At 18, she moved to Sheffield. “The whole thing had an ecosystem, whereby everybody was doing something in Sheffield,” she recalls. She would see the same DJs play multiple times a week. “It wasn’t like you had a checklist of a gazillion DJs to say I had seen,” she says. “You got to see your guys and your scene and they had enough education and understanding and breadth of knowledge of music to last three lifetimes just listening to them.” In Sheffield, she and producer Mark Brydon formed Moloko. 

Shortly after the release of Moloko’s debut album, Murphy headed to New York and explored the city’s club scene. She immersed herself on the dance floor of parties like Body & Soul. “It blew my mind,” she says. Murphy recalls watching the eclectic mix of dance styles on the floor and trying to follow the movies – “Badly, in my case,” she adds – while coming to understand the music and its origins. 

She also met Francois Kevorkian, the longtime DJ and producer/remixer who co-founded Body & Soul. “He called everything disco. He would talk about house records. It’s a disco record. It would be some sort of dub techno disco record,” she says. “So, I realized that everything was disco when I was there.”

In the years that followed, Murphy herself would become a disco queen. Moloko released four albums between the mid-1990s and early- 2000s. Notably, their hit “Sing It Back” remains a dance floor favorite. As a solo artist, Murphy kept fans hooked with songs that compel you to dance and sing and release every bit of tension held inside of you. 

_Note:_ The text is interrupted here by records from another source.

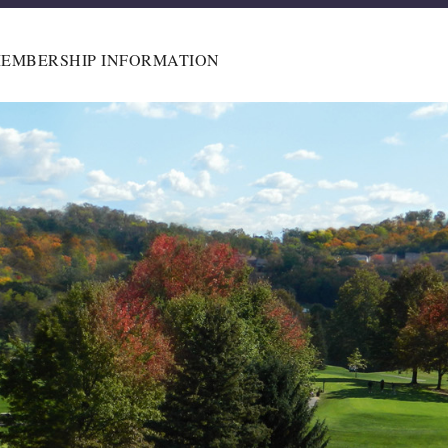
EMBERSHIP INFORMATION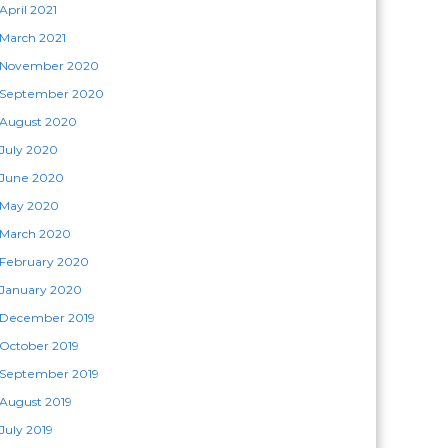
April 2021
March 2021
November 2020
September 2020
August 2020
July 2020
June 2020
May 2020
March 2020
February 2020
January 2020
December 2019
October 2019
September 2019
August 2019
July 2019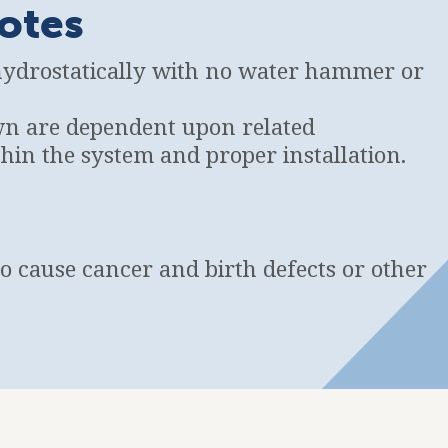
otes
hydrostatically with no water hammer or
wn are dependent upon related
in the system and proper installation.
to cause cancer and birth defects or other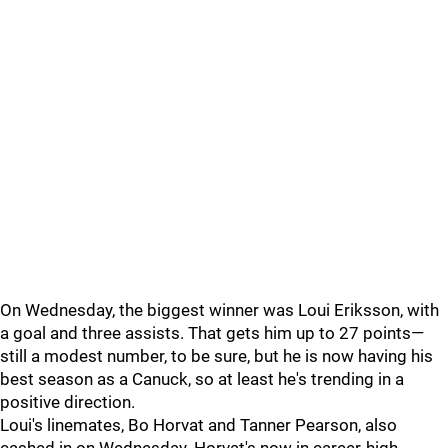
On Wednesday, the biggest winner was Loui Eriksson, with
a goal and three assists. That gets him up to 27 points—
still a modest number, to be sure, but he is now having his
best season as a Canuck, so at least he's trending in a
positive direction.
Loui's linemates, Bo Horvat and Tanner Pearson, also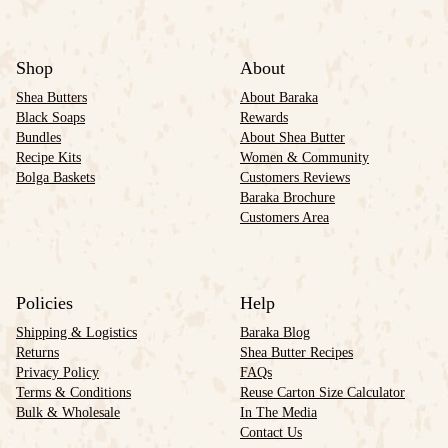
Shop
About
Shea Butters
About Baraka
Black Soaps
Rewards
Bundles
About Shea Butter
Recipe Kits
Women & Community
Bolga Baskets
Customers Reviews
Baraka Brochure
Customers Area
Policies
Help
Shipping & Logistics
Baraka Blog
Returns
Shea Butter Recipes
Privacy Policy
FAQs
Terms & Conditions
Reuse Carton Size Calculator
Bulk & Wholesale
In The Media
Contact Us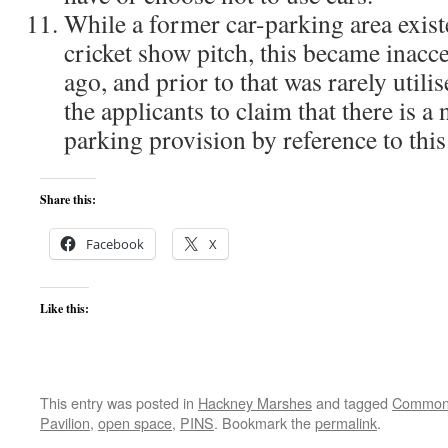
While a former car-parking area exist
cricket show pitch, this became inacce
ago, and prior to that was rarely utilis
the applicants to claim that there is a 
parking provision by reference to this
Share this:
Facebook
X
Like this:
This entry was posted in
Hackney Marshes
and tagged
Common
Pavilion
,
open space
,
PINS
. Bookmark the
permalink
.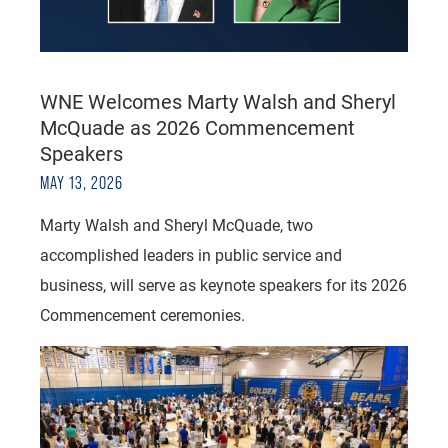
WNE Welcomes Marty Walsh and Sheryl
McQuade as 2026 Commencement
Speakers
MAY 13, 2026
Marty Walsh and Sheryl McQuade, two
accomplished leaders in public service and
business, will serve as keynote speakers for its 2026
Commencement ceremonies.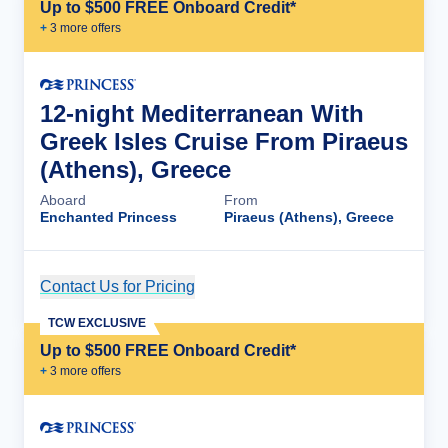
Up to $500 FREE Onboard Credit*
+
3
more offer
s
12-night Mediterranean With
Greek Isles Cruise From Piraeus
(Athens), Greece
Aboard
From
Enchanted Princess
Piraeus (Athens), Greece
Contact Us for Pricing
Cruise Details
TCW EXCLUSIVE
Up to $500 FREE Onboard Credit*
+
3
more offer
s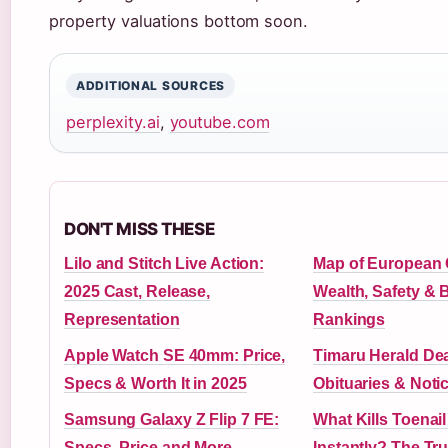
property valuations bottom soon.
ADDITIONAL SOURCES
perplexity.ai
,
youtube.com
DON'T MISS THESE
Lilo and Stitch Live Action:
Map of European 
2025 Cast, Release,
Wealth, Safety & 
Representation
Rankings
Apple Watch SE 40mm: Price,
Timaru Herald Dea
Specs & Worth It in 2025
Obituaries & Noti
Samsung Galaxy Z Flip 7 FE:
What Kills Toenai
Specs, Price and More
Instantly? The Tru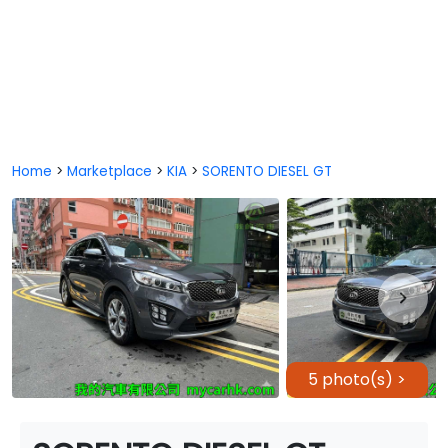
Home
>
Marketplace
>
KIA
>
SORENTO DIESEL GT
5 photo(s) >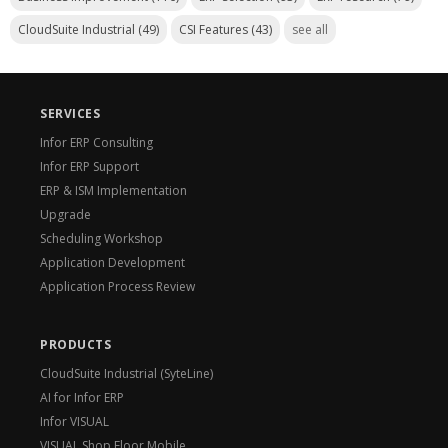
CloudSuite Industrial
(49)
CSI Features
(43)
see all
SERVICES
Infor ERP Consulting
Infor ERP Support
ERP & ISM Implementation
Upgrade
Scheduling Workshop
Application Development
Application Process Review
PRODUCTS
CloudSuite Industrial (SyteLine)
AI for Infor ERP
Infor VISUAL
VISUAL Shop Floor Mobile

Fast forward to spring of 2020. Most of the world was shut down due to the COVID-19 pandemic and it was now obvious that the future of nightclubs was in a precarious state. Online, though, Murphy brought us disco from her home with a six-song collection of performance videos. She appeared in shimmering costumes, bouncing around in front of a sofa and chair as a collection of video footage surrounded, and sometimes seemed to engulf, her. These were based on the live show she had put together for dance clubs. 

In late September, she released another isolation performance video, this time from Ibiza, where she sang “Something More” while roaming the grounds of a villa, giving a bit of daydream fodder to those still mostly stuck at home. 

Róisín Machine is more than the album. It’s also all the associated remixes and alternate versions of this body of songs. “The attitude to the album was almost like this was a proper album somewhere else and we dubbed it, or we augmented it, changed it,” Murphy explains, “and all this music that we’re into comes out of this idea of dubbing and extending and changing and the record never being finished.”

It became music made for a time when everything is in flux. Remixes of “Incapable” and “Narcissus” were disco that moved club kids pre-pandemic. The album could certainly be disco for the home. Certain tracks, or remixes of songs, might be part of the score for virtual club nights. The videos are there for when you’re craving live shows. And when venues start reopening, there’s enough variety in the material to find something that works no matter what kind of restrictions are placed on DJ nights. Though the future of the nightlife that inspired the album is incredibly uncertain, Róisín Machine provides all-purpose disco for whatever comes next.